**YOUR INSTRUCTIONS**
Only an exact repetition is needed: the lines from the start of the listing below through the line that contains "2 Min. Lesedauer", pictures omitted.

**SOURCE MATERIAL**
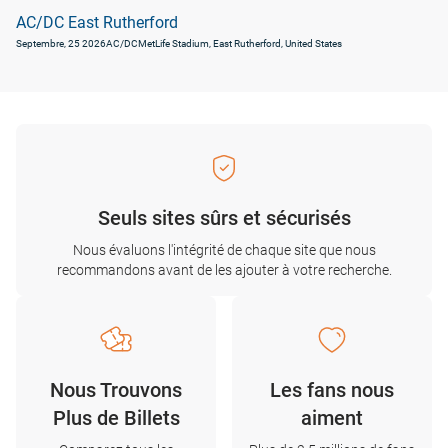
AC/DC East Rutherford
Septembre, 25 2026
AC/DC
MetLife Stadium, East Rutherford, United States
Seuls sites sûrs et sécurisés
Nous évaluons l'intégrité de chaque site que nous
recommandons avant de les ajouter à votre recherche.
Nous Trouvons
Les fans nous
Plus de Billets
aiment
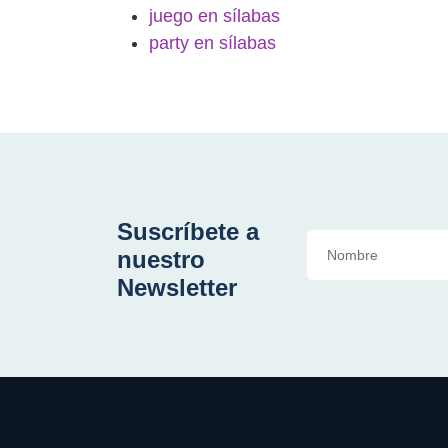
juego en sílabas
party en sílabas
Suscríbete a
nuestro
Newsletter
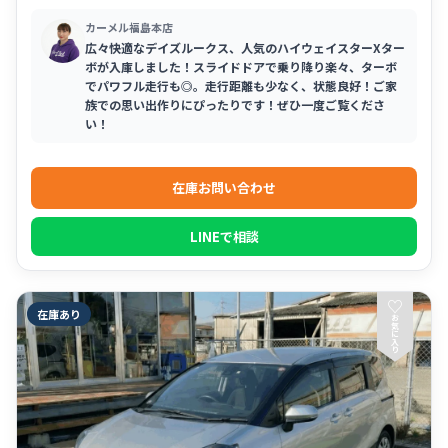
カーメル福島本店
広々快適なデイズルークス、人気のハイウェイスターXター
ボが入庫しました！スライドドアで乗り降り楽々、ターボ
でパワフル走行も◎。走行距離も少なく、状態良好！ご家
族での思い出作りにぴったりです！ぜひ一度ご覧くださ
い！
在庫お問い合わせ
LINEで相談
♡
在庫あり
お
気
に
入
り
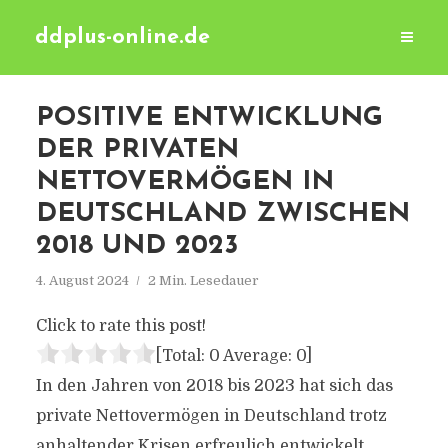
ddplus-online.de
POSITIVE ENTWICKLUNG
DER PRIVATEN
NETTOVERMÖGEN IN
DEUTSCHLAND ZWISCHEN
2018 UND 2023
4. August 2024
2 Min. Lesedauer
Click to rate this post!
[Total:
0
Average:
0
]
In den Jahren von 2018 bis 2023 hat sich das
private Nettovermögen in Deutschland trotz
anhaltender Krisen erfreulich entwickelt.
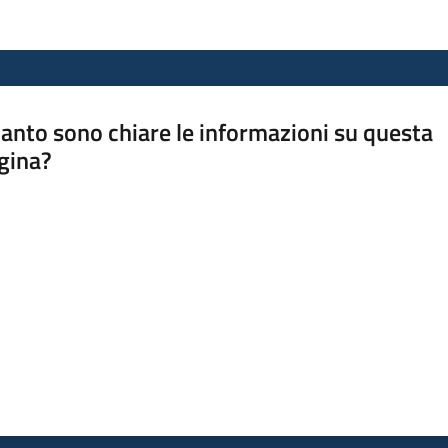
anto sono chiare le informazioni su questa
gina?
a da 1 a 5 stelle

**SOLUTION TO THIS EXERCISE**
AC/DC East Rutherford
Septembre, 25 2026
AC/DC
MetLife Stadium, East Rutherford, United States
Seuls sites sûrs et sécurisés
Nous évaluons l'intégrité de chaque site que nous
recommandons avant de les ajouter à votre recherche.
Nous Trouvons
Les fans nous
Plus de Billets
aiment
juego en sílabas
party en sílabas
Suscríbete a
nuestro
Newsletter
カーメル福島本店
広々快適なデイズルークス、人気のハイウェイスターXター
ボが入庫しました！スライドドアで乗り降り楽々、ターボ
でパワフル走行も◎。走行距離も少なく、状態良好！ご家
族での思い出作りにぴったりです！ぜひ一度ご覧くださ
い！
在庫お問い合わせ
LINEで相談
♡
在庫あり
お
気
に
入
り
ddplus-online.de
POSITIVE ENTWICKLUNG
DER PRIVATEN
NETTOVERMÖGEN IN
DEUTSCHLAND ZWISCHEN
2018 UND 2023
4. August 2024
2 Min. Lesedauer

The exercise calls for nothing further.